Existence, though, is apparently unimportant to Stephen Greenblatt, author of The Swerve (Norton, 2011), which won both the National Book Award and the Pulitzer Prize. Greenblatt also gained praise from an NPR reviewer who called The Swerve “a wonder” and a Los Angeles Times critic who called it “wondrous.” Many other reviewers also went ape over the book, which left Boston Globe critic Buzzy Jackson “inspired.”
I reviewed The Swerve in 2011, before it gained such encomia, and was unimpressed. I don’t recall previously burdening long-suffering WORLD readers with two reviews of the same book, but I wanted to look again: Why would this book about an ancient book buzz Buzzy Jackson and panels of prize-givers?
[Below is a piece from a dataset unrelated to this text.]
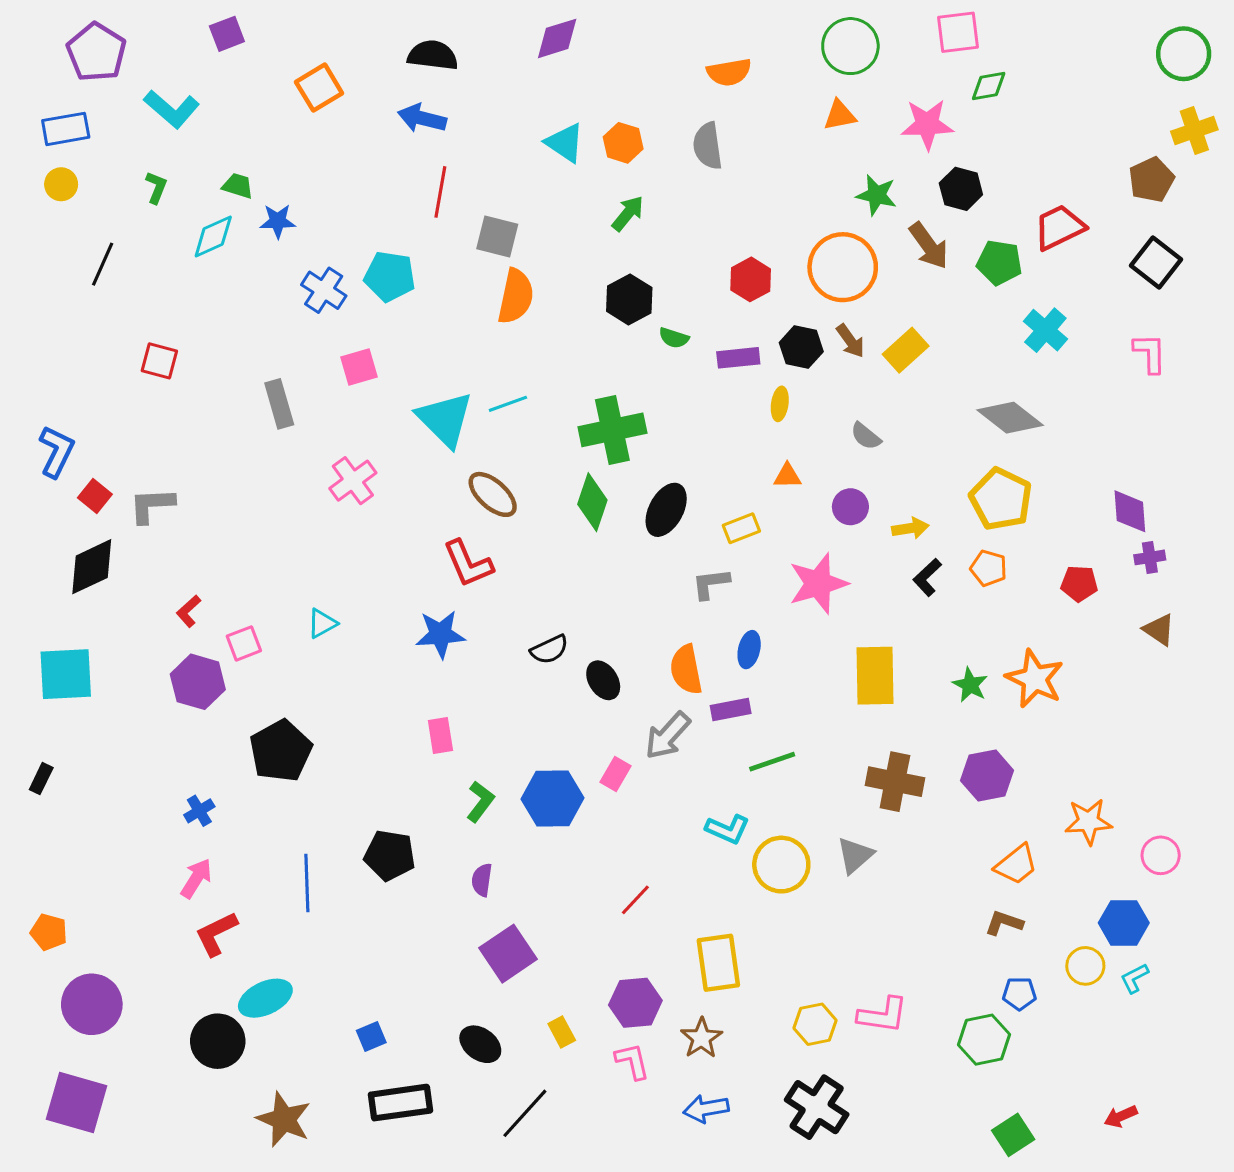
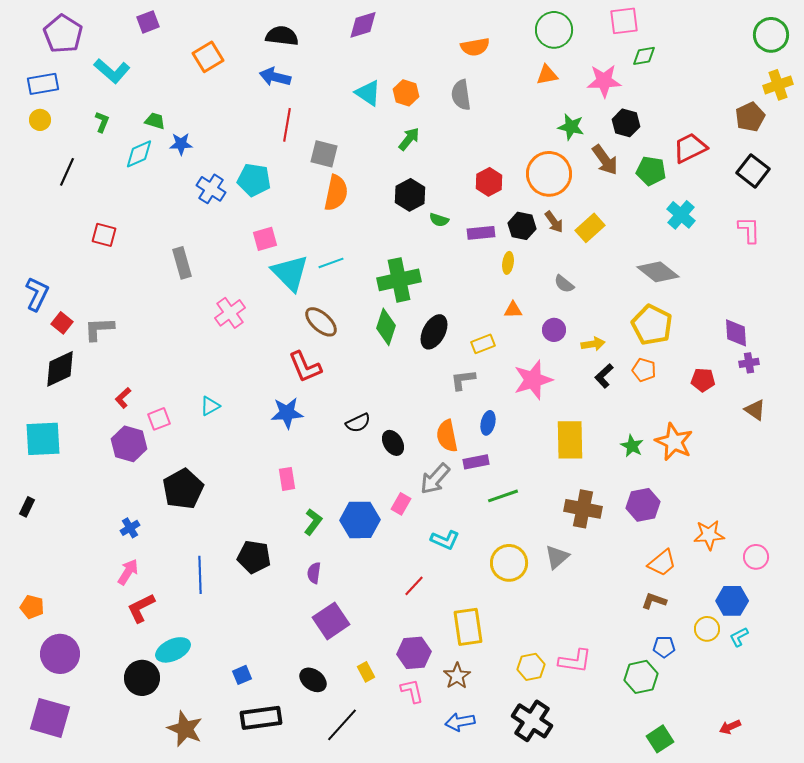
pink square: (359, 367) -> (265, 239), moved
cyan L-shape: (728, 829) -> (445, 540), moved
Was I wrong to pan it?
I’ve concluded, to quote Jefferson Smith in Mr. Smith Goes to Washington, “Either I’m dead right, or I’m crazy.” (To which Senator MacPherson replies, “You wouldn’t care to put that to a vote, would you?”) I might with fear and trembling put that to a vote of WORLD readers but I wouldn’t submit to a Pulitzer panel, because with my submission would come a suggestion—derived from Walker Percy, who won a National Book Award a half-century ago—that latter-day awardee Greenblatt is both dead wrong and crazy.
Greenblatt, an atheist, praises the ancient atheist writer Lucretius, who purportedly made it possible “to live an ethical life without reference to postmortem rewards and punishments; to contemplate without trembling the death of the soul.” Here’s Greenblatt’s catechism: “If you can hold on to and repeat to yourself the simplest fact of existence—atoms and void and nothing else, atoms and void and nothing else, atoms and void and nothing else—your life will change.”
Lucretius, Greenblatt writes, was so wise that he mocked those dying and saddened by the thought that “never again will your dear children race for the prize of your first kisses and touch your heart with pleasure too profound for words.” Lucretius offered these words of supposed comfort: “You will not care, because you will not exist.” Greenblatt argues that contemporary atheism is great because “the fear of some horrendous punishment waiting for one in a realm beyond the grave no longer weighs heavily on most modern men and women.” Really? Isn’t nonexistence punishment?
Greenblatt does quote one ancient Roman opponent of such thinking, Cicero, who wrote about “the dread of perishing. … To be told that one perishes completely and forever, soul as well as body, is hardly a consolation.” But Greenblatt never comes to grips with that, and merely praises the dying Epicurus for (according to his followers) “achieving serenity of spirit by recalling all of the pleasures he had experienced in his life.” That wouldn’t have made Guy Condon serene, and it wouldn’t work on me—think of all the endless wonders I’d be missing!
And that brings me to Walker Percy’s worth-repeating note about insanity: “The present-day unbeliever is crazy because he finds himself born into a world of endless wonders, having no notion how he got here, a world in which he … grows old, gets sick, and dies, and is quite content to have it so … as if his prostate were not growing cancerous, his arteries turning to chalk, his brain cells dying off by the millions, as if the worms were not going to have him in no time at all.”
Lucretius and Greenblatt want us to be serene as we’re heading toward a cliff (far worse than the fiscal one) at 200 mph and no brakes. That’s crazy. Happily, God gives us an alternative.